El ministro de Energía y Minería, Juan José Aranguren, explicó en conferencia de prensa que 8,1 millones de hogares en la Argentina tienen inyección de gas por red y 5,3 millones aún son abastecidos con garrafas de GLP.
De esos 5,3 millones de hogares, unos 2,7 millones son beneficiarios del Programa Hogar (entre los que hay jubilados y quienes cobran la Asignación Universal por Hijo), por lo que reciben un tubo de 10 kilos con un subsidio del Estado.

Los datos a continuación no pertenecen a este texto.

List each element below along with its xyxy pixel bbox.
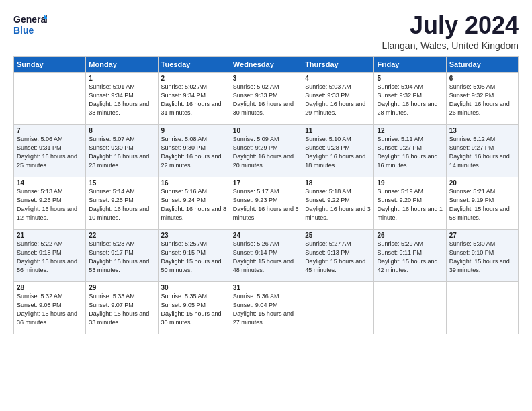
day-number: 10 (233, 127, 299, 134)
day-cell: 15Sunrise: 5:14 AMSunset: 9:25 PMDayligh… (86, 177, 158, 229)
day-cell: 1Sunrise: 5:01 AMSunset: 9:34 PMDaylight… (86, 72, 158, 124)
day-info: Sunrise: 5:07 AMSunset: 9:30 PMDaylight:… (89, 135, 154, 170)
day-info: Sunrise: 5:17 AMSunset: 9:23 PMDaylight:… (233, 187, 299, 222)
day-info: Sunrise: 5:26 AMSunset: 9:14 PMDaylight:… (233, 240, 299, 275)
subtitle: Llangan, Wales, United Kingdom (382, 40, 519, 51)
day-cell: 7Sunrise: 5:06 AMSunset: 9:31 PMDaylight… (14, 124, 86, 177)
day-info: Sunrise: 5:13 AMSunset: 9:26 PMDaylight:… (17, 187, 83, 222)
day-info: Sunrise: 5:04 AMSunset: 9:32 PMDaylight:… (377, 83, 443, 118)
week-row-5: 28Sunrise: 5:32 AMSunset: 9:08 PMDayligh… (14, 281, 519, 334)
day-info: Sunrise: 5:10 AMSunset: 9:28 PMDaylight:… (305, 135, 371, 170)
col-tuesday: Tuesday (158, 56, 230, 72)
day-cell: 2Sunrise: 5:02 AMSunset: 9:34 PMDaylight… (158, 72, 230, 124)
day-info: Sunrise: 5:25 AMSunset: 9:15 PMDaylight:… (161, 240, 227, 275)
day-info: Sunrise: 5:36 AMSunset: 9:04 PMDaylight:… (233, 292, 299, 327)
calendar-table: Sunday Monday Tuesday Wednesday Thursday… (13, 56, 519, 334)
main-title: July 2024 (382, 12, 519, 39)
day-number: 1 (89, 75, 154, 82)
day-number: 7 (17, 127, 83, 134)
day-cell: 5Sunrise: 5:04 AMSunset: 9:32 PMDaylight… (374, 72, 446, 124)
title-block: July 2024 Llangan, Wales, United Kingdom (382, 12, 519, 51)
day-cell (446, 281, 518, 334)
col-friday: Friday (374, 56, 446, 72)
day-number: 16 (161, 179, 227, 187)
day-number: 9 (161, 127, 227, 134)
day-number: 3 (233, 75, 299, 82)
day-number: 4 (305, 75, 371, 82)
day-cell: 30Sunrise: 5:35 AMSunset: 9:05 PMDayligh… (158, 281, 230, 334)
day-info: Sunrise: 5:02 AMSunset: 9:34 PMDaylight:… (161, 83, 227, 118)
day-number: 5 (377, 75, 443, 82)
day-info: Sunrise: 5:19 AMSunset: 9:20 PMDaylight:… (377, 187, 443, 222)
day-number: 18 (305, 179, 371, 187)
day-cell: 20Sunrise: 5:21 AMSunset: 9:19 PMDayligh… (446, 177, 518, 229)
day-number: 27 (449, 232, 515, 239)
day-number: 2 (161, 75, 227, 82)
day-number: 8 (89, 127, 154, 134)
day-info: Sunrise: 5:08 AMSunset: 9:30 PMDaylight:… (161, 135, 227, 170)
header: General Blue July 2024 Llangan, Wales, U… (13, 12, 519, 51)
day-info: Sunrise: 5:33 AMSunset: 9:07 PMDaylight:… (89, 292, 154, 327)
day-number: 12 (377, 127, 443, 134)
day-cell: 3Sunrise: 5:02 AMSunset: 9:33 PMDaylight… (230, 72, 302, 124)
header-row: Sunday Monday Tuesday Wednesday Thursday… (14, 56, 519, 72)
day-cell: 4Sunrise: 5:03 AMSunset: 9:33 PMDaylight… (302, 72, 374, 124)
col-sunday: Sunday (14, 56, 86, 72)
day-number: 22 (89, 232, 154, 239)
day-cell: 31Sunrise: 5:36 AMSunset: 9:04 PMDayligh… (230, 281, 302, 334)
day-number: 20 (449, 179, 515, 187)
day-info: Sunrise: 5:30 AMSunset: 9:10 PMDaylight:… (449, 240, 515, 275)
day-info: Sunrise: 5:32 AMSunset: 9:08 PMDaylight:… (17, 292, 83, 327)
day-info: Sunrise: 5:12 AMSunset: 9:27 PMDaylight:… (449, 135, 515, 170)
day-cell: 10Sunrise: 5:09 AMSunset: 9:29 PMDayligh… (230, 124, 302, 177)
day-number: 21 (17, 232, 83, 239)
day-number: 14 (17, 179, 83, 187)
day-cell: 9Sunrise: 5:08 AMSunset: 9:30 PMDaylight… (158, 124, 230, 177)
week-row-4: 21Sunrise: 5:22 AMSunset: 9:18 PMDayligh… (14, 229, 519, 281)
day-number: 25 (305, 232, 371, 239)
day-info: Sunrise: 5:22 AMSunset: 9:18 PMDaylight:… (17, 240, 83, 275)
col-wednesday: Wednesday (230, 56, 302, 72)
day-info: Sunrise: 5:35 AMSunset: 9:05 PMDaylight:… (161, 292, 227, 327)
day-info: Sunrise: 5:21 AMSunset: 9:19 PMDaylight:… (449, 187, 515, 222)
calendar-body: 1Sunrise: 5:01 AMSunset: 9:34 PMDaylight… (14, 72, 519, 334)
day-number: 17 (233, 179, 299, 187)
day-number: 28 (17, 284, 83, 291)
day-cell: 22Sunrise: 5:23 AMSunset: 9:17 PMDayligh… (86, 229, 158, 281)
day-cell: 23Sunrise: 5:25 AMSunset: 9:15 PMDayligh… (158, 229, 230, 281)
day-info: Sunrise: 5:16 AMSunset: 9:24 PMDaylight:… (161, 187, 227, 222)
week-row-3: 14Sunrise: 5:13 AMSunset: 9:26 PMDayligh… (14, 177, 519, 229)
day-cell: 13Sunrise: 5:12 AMSunset: 9:27 PMDayligh… (446, 124, 518, 177)
day-info: Sunrise: 5:03 AMSunset: 9:33 PMDaylight:… (305, 83, 371, 118)
day-cell: 25Sunrise: 5:27 AMSunset: 9:13 PMDayligh… (302, 229, 374, 281)
day-info: Sunrise: 5:14 AMSunset: 9:25 PMDaylight:… (89, 187, 154, 222)
day-cell: 19Sunrise: 5:19 AMSunset: 9:20 PMDayligh… (374, 177, 446, 229)
day-cell (374, 281, 446, 334)
day-cell (14, 72, 86, 124)
day-number: 11 (305, 127, 371, 134)
day-info: Sunrise: 5:27 AMSunset: 9:13 PMDaylight:… (305, 240, 371, 275)
day-cell: 14Sunrise: 5:13 AMSunset: 9:26 PMDayligh… (14, 177, 86, 229)
logo-svg: General Blue (13, 12, 47, 38)
day-number: 31 (233, 284, 299, 291)
day-info: Sunrise: 5:29 AMSunset: 9:11 PMDaylight:… (377, 240, 443, 275)
day-cell: 26Sunrise: 5:29 AMSunset: 9:11 PMDayligh… (374, 229, 446, 281)
day-cell: 18Sunrise: 5:18 AMSunset: 9:22 PMDayligh… (302, 177, 374, 229)
day-number: 26 (377, 232, 443, 239)
day-number: 6 (449, 75, 515, 82)
col-saturday: Saturday (446, 56, 518, 72)
day-cell: 21Sunrise: 5:22 AMSunset: 9:18 PMDayligh… (14, 229, 86, 281)
col-thursday: Thursday (302, 56, 374, 72)
day-number: 15 (89, 179, 154, 187)
day-cell: 24Sunrise: 5:26 AMSunset: 9:14 PMDayligh… (230, 229, 302, 281)
day-number: 13 (449, 127, 515, 134)
page: General Blue July 2024 Llangan, Wales, U… (0, 0, 532, 411)
day-number: 19 (377, 179, 443, 187)
day-cell: 27Sunrise: 5:30 AMSunset: 9:10 PMDayligh… (446, 229, 518, 281)
day-cell: 6Sunrise: 5:05 AMSunset: 9:32 PMDaylight… (446, 72, 518, 124)
svg-text:General: General (13, 14, 47, 25)
day-cell: 28Sunrise: 5:32 AMSunset: 9:08 PMDayligh… (14, 281, 86, 334)
day-info: Sunrise: 5:01 AMSunset: 9:34 PMDaylight:… (89, 83, 154, 118)
day-info: Sunrise: 5:18 AMSunset: 9:22 PMDaylight:… (305, 187, 371, 222)
week-row-2: 7Sunrise: 5:06 AMSunset: 9:31 PMDaylight… (14, 124, 519, 177)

Se autorizó así un aumento del 16,7% para la garrafa de 10 kilos de Gas Licuado de Petróleo, por lo que el tubo pasará desde el domingo 1 de abril de 185 pesos a 216 pesos, lo que equivale a un alza de 31 pesos.
Si se tiene en cuenta el precio que esa misma garrafa tenía un año atrás, el incremento alcanza al 61,36% al saltar de 135 pesos a 216 pesos.
El precio oficial de la garrafa de gas había aumentado por última vez el 1 de diciembre pasado cuando se ajustó 37,7%, por lo que el tubo de 10 kilos que costaba 135 pesos pasó a 185 pesos, con IVA incluido.
A ese precio de 185 pesos hay que sumar el 10,5% del Impuesto al Valor Agregado (IVA) que el Gobierno no contempla en su cuenta al establecer el valor tope, por lo que la garrafa de gas llegará a los consumidores a un precio final de 216 pesos.
La disposición también establece que la garrafa de 12 kilos pasará a un precio de 234,57 pesos y la de 15 kilos subirá hasta los 293,21 pesos, sin tener en cuenta el 10,5% del IVA o los gastos de envío a domicilio.